Drame à la cité Comico : Un homme s’immole

Hier dans la matinée à la cité Comico de Ouakam, un homme s’est s’immolé dans sa chambre. Secouru par sa famille, il a été acheminé à l’Hôpital général de Grand-Yoff.

L’ombre de la mort a rôdé hier à la Cité Comico de Ouakam. Il était environ 10 heures quand un cri sinistre fuse : «Au secours, il a tenté de s’immoler par le feu !»

En moins d’une minute, les voisins rejoignent la maison d’où partent les cris : Une demeure R+1. Chauffeurs de voitures clandos, tenanciers d’échoppes, curieux, tous convergent vers cette maison sise dans une rue de Comico.

La modeste demeure a été le théâtre du drame qui s’est joué. Un badaud explique : «ça s’est passé à l’étage. Il était dans sa chambre quand soudain les gens ont vu le feu. Lui avait pris le soin de se barricader avant.»

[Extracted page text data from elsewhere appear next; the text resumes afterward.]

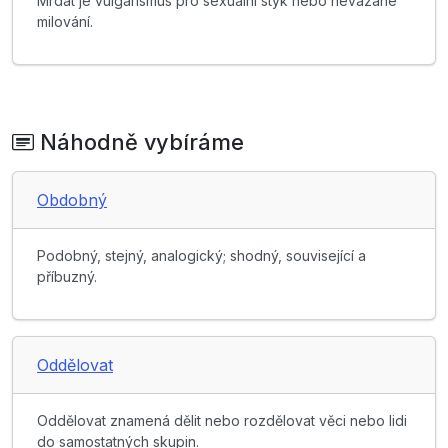
Mrdat je vulgarismus pro sexuální styk nebo nevázané
milování.
Náhodně vybíráme
Obdobný
Podobný, stejný, analogický; shodný, související a
příbuzný.
Oddělovat
Oddělovat znamená dělit nebo rozdělovat věci nebo lidi
do samostatných skupin.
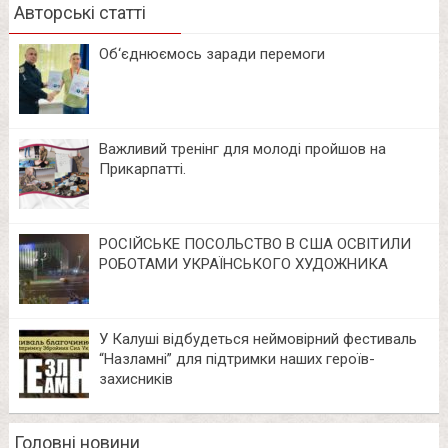
Авторські статті
Об‘єднюємось заради перемоги
Важливий тренінг для молоді пройшов на
Прикарпатті.
РОСІЙСЬКЕ ПОСОЛЬСТВО В США ОСВІТИЛИ
РОБОТАМИ УКРАЇНСЬКОГО ХУДОЖНИКА
У Калуші відбудеться неймовірний фестиваль
“Назламні” для підтримки наших героїв-
захисників
Головні новини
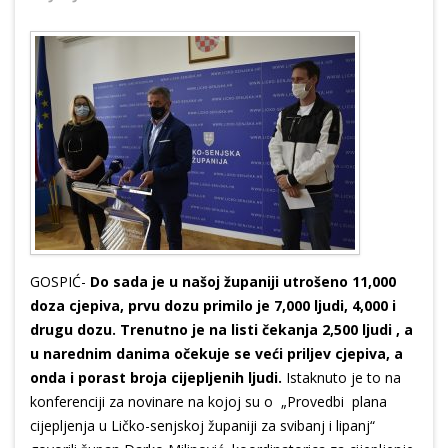
GOSPIĆ-
Do sada je u našoj županiji utrošeno 11,000
doza cjepiva, prvu dozu primilo je 7,000 ljudi, 4,000 i
drugu dozu. Trenutno je na listi čekanja 2,500 ljudi , a
u narednim danima očekuje se veći priljev cjepiva, a
onda i porast broja cijepljenih ljudi.
Istaknuto je to na
konferenciji za novinare na kojoj su o „Provedbi plana
cijepljenja u Ličko-senjskoj županiji za svibanj i lipanj“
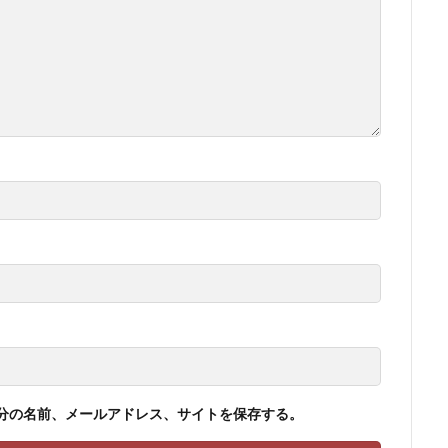
分の名前、メールアドレス、サイトを保存する。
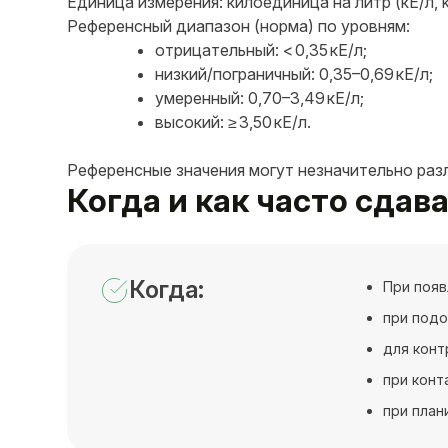
Единица измерения: килоединица на литр (кЕ/л, k
Референсный диапазон (норма) по уровням:
отрицательный: < 0,35 кЕ/л;
низкий/пограничный: 0,35–0,69 кЕ/л;
умеренный: 0,70–3,49 кЕ/л;
высокий: ≥ 3,50 кЕ/л.
Референсные значения могут незначительно раз
Когда и как часто сдава
Когда:
При появ
при подо
для конт
при конт
при план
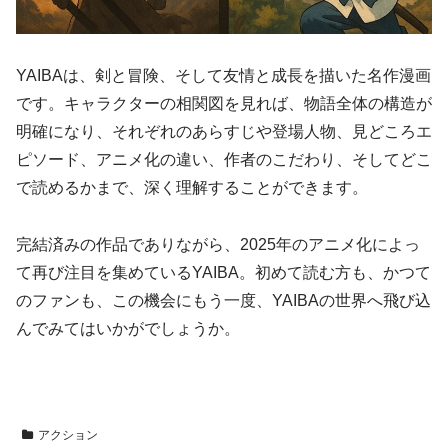
YAIBAは、剣と冒険、そして友情と成長を描いた名作漫画
です。キャラクターの相関図を見れば、物語全体の構造が
明確になり、それぞれのあらすじや登場人物、見どころエ
ピソード、アニメ化の違い、作者のこだわり、そしてどこ
で読めるかまで、深く理解することができます。
完結済みの作品でありながら、2025年のアニメ化によっ
て再び注目を集めているYAIBA。初めて読む方も、かつて
のファンも、この機会にもう一度、YAIBAの世界へ飛び込
んでみてはいかがでしょうか。
アクション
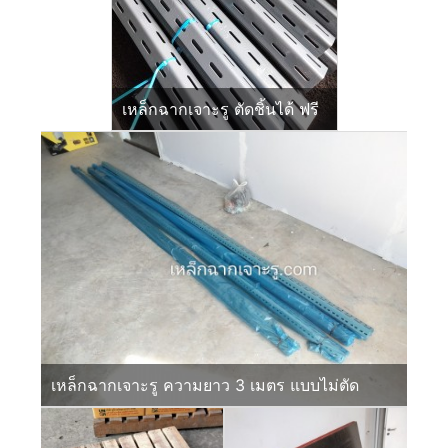
เหล็กฉากเจาะรู ตัดชิ้นได้ ฟรี
เหล็กฉากเจาะรู ความยาว 3 เมตร แบบไม่ตัด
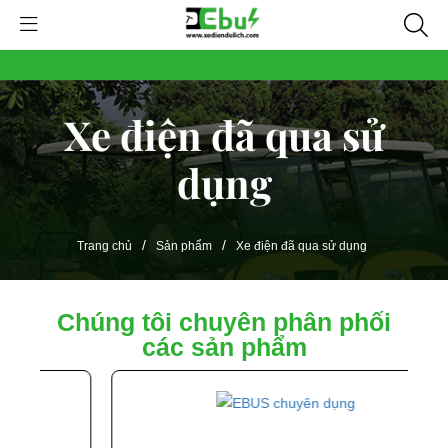
Xe điện đã qua sử
dụng
/
/
Trang chủ
Sản phẩm
Xe điện đã qua sử dụng
Chúng tôi chuyên phân phối
các sản phẩm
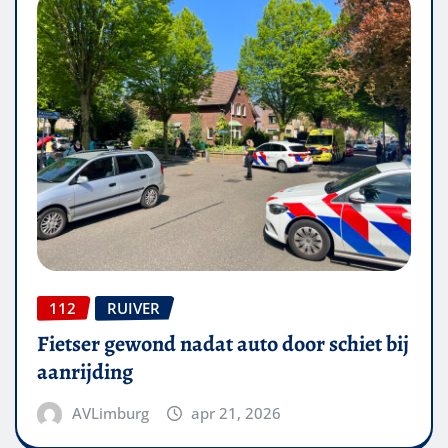
112
RUIVER
Fietser gewond nadat auto door schiet bij
aanrijding
AVLimburg
apr 21, 2026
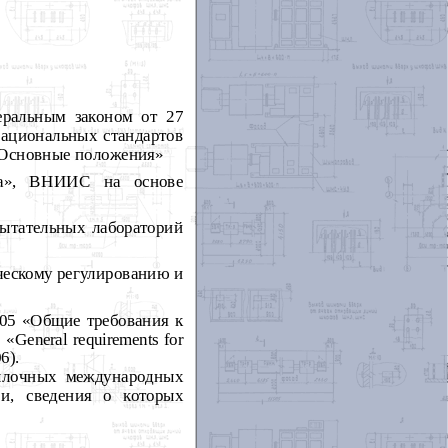
ральным законом от 27
национальных стандартов
 Основные положения»
а», ВНИИС на основе
ытательных лабораторий
ескому регулированию и
05 «Общие требования к
General requirements for
6).
сылочных международных
и, сведения о которых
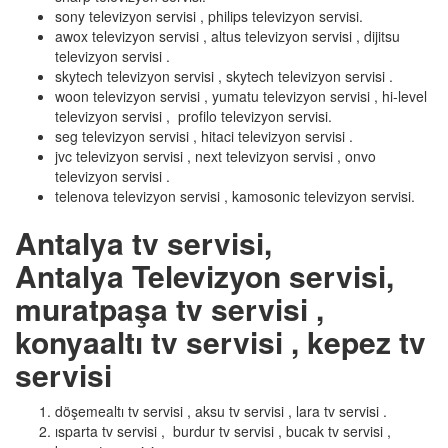
sony televizyon servisi , philips televizyon servisi.
awox televizyon servisi , altus televizyon servisi , dijitsu
televizyon servisi .
skytech televizyon servisi , skytech televizyon servisi .
woon televizyon servisi , yumatu televizyon servisi , hi-level
televizyon servisi , profilo televizyon servisi.
seg televizyon servisi , hitaci televizyon servisi .
jvc televizyon servisi , next televizyon servisi , onvo
televizyon servisi .
telenova televizyon servisi , kamosonic televizyon servisi.
Antalya tv servisi,
Antalya Televizyon servisi,
muratpaşa tv servisi ,
konyaaltı tv servisi , kepez tv
servisi
döşemealtı tv servisi , aksu tv servisi , lara tv servisi .
ısparta tv servisi , burdur tv servisi , bucak tv servisi ,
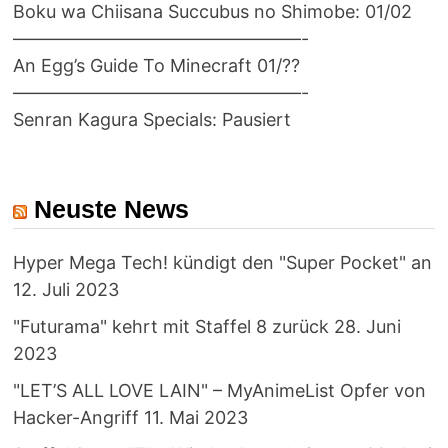
Boku wa Chiisana Succubus no Shimobe: 01/02
————————————————-
An Egg’s Guide To Minecraft 01/??
————————————————-
Senran Kagura Specials: Pausiert
Neuste News
Hyper Mega Tech! kündigt den "Super Pocket" an
12. Juli 2023
"Futurama" kehrt mit Staffel 8 zurück
28. Juni
2023
"LET’S ALL LOVE LAIN" – MyAnimeList Opfer von
Hacker-Angriff
11. Mai 2023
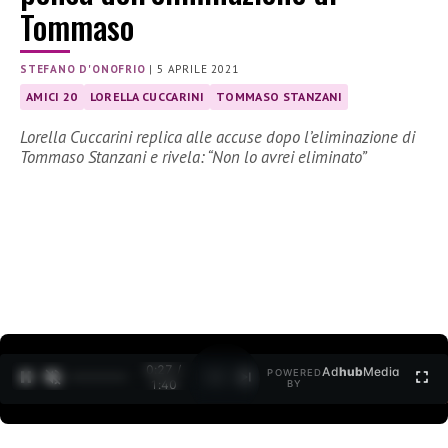
Tommaso
STEFANO D'ONOFRIO
|
5 APRILE 2021
AMICI 20
LORELLA CUCCARINI
TOMMASO STANZANI
Lorella Cuccarini replica alle accuse dopo l’eliminazione di
Tommaso Stanzani e rivela: “Non lo avrei eliminato”
0:27 /
Ad
hub
Media
POWERED
1
/
2
1:40
BY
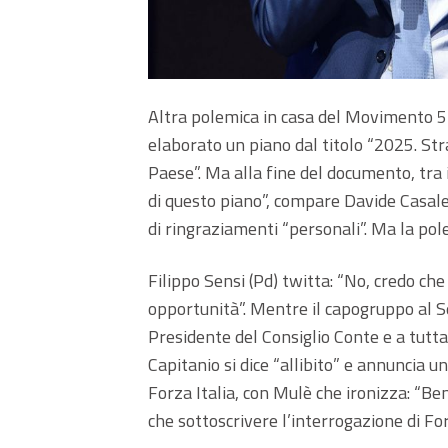
Altra polemica in casa del Movimento 5 
elaborato un piano dal titolo “2025. Str
Paese”. Ma alla fine del documento, tra 
di questo piano”, compare Davide Casaleg
di ringraziamenti “personali”. Ma la pol
Filippo Sensi (Pd) twitta: “No, credo ch
opportunità”. Mentre il capogruppo al S
Presidente del Consiglio Conte e a tutt
Capitanio si dice “allibito” e annuncia u
Forza Italia, con Mulè che ironizza: “Ben
che sottoscrivere l’interrogazione di Forz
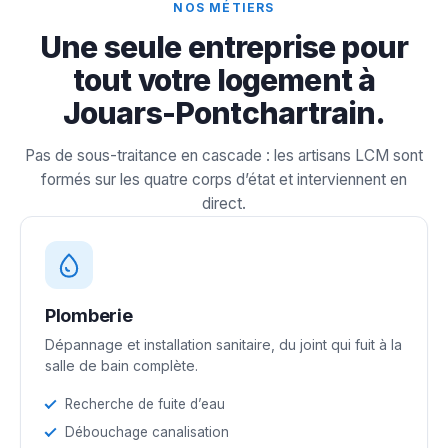
NOS MÉTIERS
Une seule entreprise pour
tout votre logement à
Jouars-Pontchartrain.
Pas de sous-traitance en cascade : les artisans LCM sont
formés sur les quatre corps d’état et interviennent en
direct.
Plomberie
Dépannage et installation sanitaire, du joint qui fuit à la
salle de bain complète.
Recherche de fuite d’eau
Débouchage canalisation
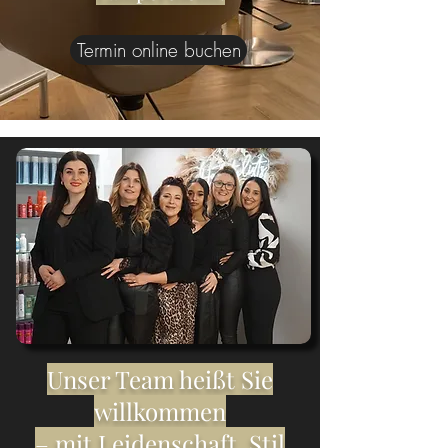
Termin online buchen
Unser Team heißt Sie
willkommen
– mit Leidenschaft, Stil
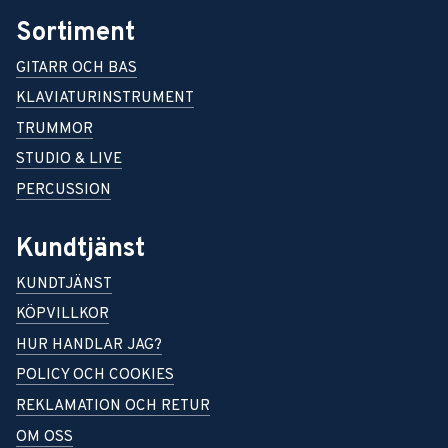
Sortiment
GITARR OCH BAS
KLAVIATURINSTRUMENT
TRUMMOR
STUDIO & LIVE
PERCUSSION
Kundtjänst
KUNDTJÄNST
KÖPVILLKOR
HUR HANDLAR JAG?
POLICY OCH COOKIES
REKLAMATION OCH RETUR
OM OSS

Selon les témoignages recueillis sur place, les premiers nuages de fumée transpirant du bas de la porte et les cris ont alerté la famille qui s’est ruée vers la porte qu’elle s’est empressée de défoncer. Dans la chambre, le brûlé se tord de douleur, en proie aux flammes.

Devant la maison s’agglutine une foule de curieux venus exprès s’enquérir de la situation. L’attroupement prend d’assaut l’entrée de la maison et forme plusieurs lignes qui encadrent la voiture des sapeurs-pompiers arrivée sur les lieux en un temps record.

Les pompiers entreprennent l’évacuation du brûlé. Celle-ci est faite dans une certaine discrétion. La victime est recouverte d’un drap vert qui le soustrait aux regards inquisiteurs des curieux. Transporté rapidement à l’intérieur de la voiture, il est acheminé ensuite vers l’Hôpital général de Grand-Yoff pour les premiers soins. Derrière la voiture, la foule reste interdite devant la rapidité avec laquelle les évènements se sont déroulés.

Les questions affluent : qui a tenté de s’immoler par le feu ? Pourquoi l’a-t-il fait ? La famille du brûlé reste murée dans un silence têtu : «Nous ne souhaitons pas parler de ça. Nous n’avons aucune déclaration à faire. Evacuez s’il vous plaît.» Pourtant, les certitudes des voisins renseignent : Le brûlé s’appellerait Oumar Bâ. Selon les mêmes témoignages, son état de santé ne serait pas très préoccupant. Même si personne ne semble comprendre pourquoi il a pu en arriver à cet extrême.

Pourtant, l’intérieur même de la demeure garde encore les stigmates du drame. De larges traces d’eau sont répandues sur le sol. Elles représentent les efforts fournis par les secouristes pour venir à bout des flammes. Cette même maison accueille souvent de futurs circoncis. «Beaucoup de garçons du quartier ont été circoncis ici.» En attendant, un de ses fils espère les premiers soins après avoir frôlé la mort de si près.